Debugging is a well-known process for finding the causes of undesirable operations in computer applications and modules. The undesirable operations may include, but are not limited to, unexpected behavior such as extended delays (“freezing”), unintended repetition (“looping”), unintended termination (“crashing”), or problems in the storage and/or manipulation of data, such as data discrepancies, memory faults, or anomalies. Typically the undesirable operations are caused by errors (“bugs”) in the application or module software.
In the case of computer graphics applications, the process of debugging may be made more complex by the use of heterogeneous computing systems that include both CPUs and GPUs. Additionally, debugging may be complicated by asynchronous processing on such systems, large datasets, and the need to have visibility into the complex state machines implemented by one or more GPUs. A frame debugger is a tool that allows users to inspect state/data at various points in a set of graphics frames with the intent of uncovering application bugs that produce incorrect rendering or other unintended behavior. Such bugs may be a result of program errors such as improperly configured state, incorrect operations sent to the GPU, corrupt data, or data hazards (often by consuming data before it has been produced). A frame debugger may capture (record) and replay the graphics operations generated by an application to enable such inspection.
The functionality provided by one or more GPUs or graphics systems is exposed using 3D application programming interfaces (APIs). Traditionally the runtimes and drivers that implement such APIs manage the complexity of potential data hazards internally, freeing the application developer from the need to worry about such complexity. A more recent industry practice has shifted the burden of resource management, data hazard management, and operation synchronization across processors to the application. This is done via APIs designed to expose such functionality.
A conventional mechanism for ordering or synchronizing operations with data dependencies across two or more processors (homogenous, heterogeneous, physical, logical, virtual, etc.) is to use synchronization objects or primitives. Such objects allow one processor to communicate with one or more other processors when a workload (set of tasks or operations) has completed. A fence object is an example of such a synchronization primitive. A processor can wait on a fence object, effectively blocking the processor from continuing any work, until the fence is signaled by another processor. A fence typically encapsulates a value that can be observed by processors, allowing the processors or application to make decisions about what workloads to execute based on the current progress made by other processors as indicated by the fence value. These kinds of synchronization primitives are exposed by modern 3D graphics APIs to aid in synchronizing work across CPUs and GPU engines.

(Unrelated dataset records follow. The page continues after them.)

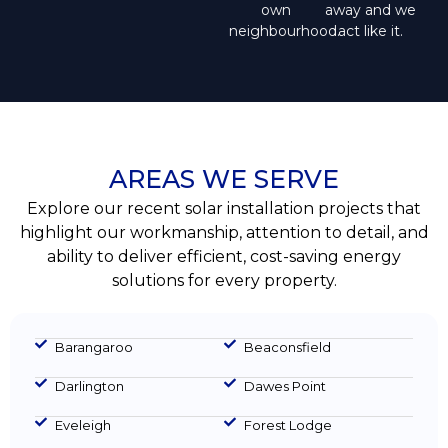
own
away and we
neighbourhood.
act like it.
AREAS WE SERVE
Explore our recent solar installation projects that
highlight our workmanship, attention to detail, and
ability to deliver efficient, cost-saving energy
solutions for every property.
Barangaroo
Beaconsfield
Darlington
Dawes Point
Eveleigh
Forest Lodge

Correct programming in a multi-processor environment is inherently complex. A set of bugs arising from incorrect fence usage includes, but is not limited to, data being consumed before it has been produced (no fence used or fence improperly used), less than optimal utilization of processors as a result of unnecessary fence waiting, processor hangs, and application or other system crashes. A graphics frame debugger that does not properly detect and replicate an application's use of fences will, at a minimum, have trouble replaying the application's sequence of events in a consistent and well-ordered way. Additionally, it will not be able to provide feedback to users about potential erroneous fence usage without accurately tracking fence operations.